Work order: The reply should match the listing below character for character, except that no image is carried over.

Supplied information:
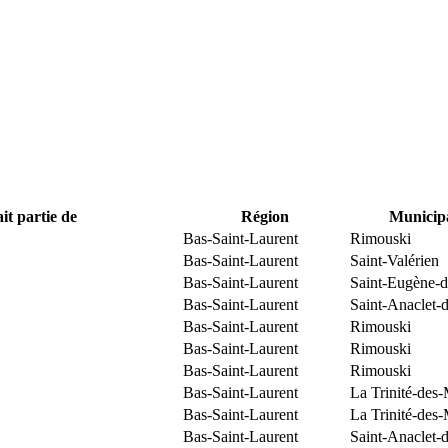
it partie de
Région
Municipa
Bas-Saint-Laurent
Rimouski
Bas-Saint-Laurent
Saint-Valérien
Bas-Saint-Laurent
Saint-Eugène-d
Bas-Saint-Laurent
Saint-Anaclet-
Bas-Saint-Laurent
Rimouski
Bas-Saint-Laurent
Rimouski
Bas-Saint-Laurent
Rimouski
Bas-Saint-Laurent
La Trinité-des
Bas-Saint-Laurent
La Trinité-des
Bas-Saint-Laurent
Saint-Anaclet-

Solution:
it partie de
Région
Municipa
Bas-Saint-Laurent
Rimouski
Bas-Saint-Laurent
Saint-Valérien
Bas-Saint-Laurent
Saint-Eugène-d
Bas-Saint-Laurent
Saint-Anaclet-
Bas-Saint-Laurent
Rimouski
Bas-Saint-Laurent
Rimouski
Bas-Saint-Laurent
Rimouski
Bas-Saint-Laurent
La Trinité-des
Bas-Saint-Laurent
La Trinité-des
Bas-Saint-Laurent
Saint-Anaclet-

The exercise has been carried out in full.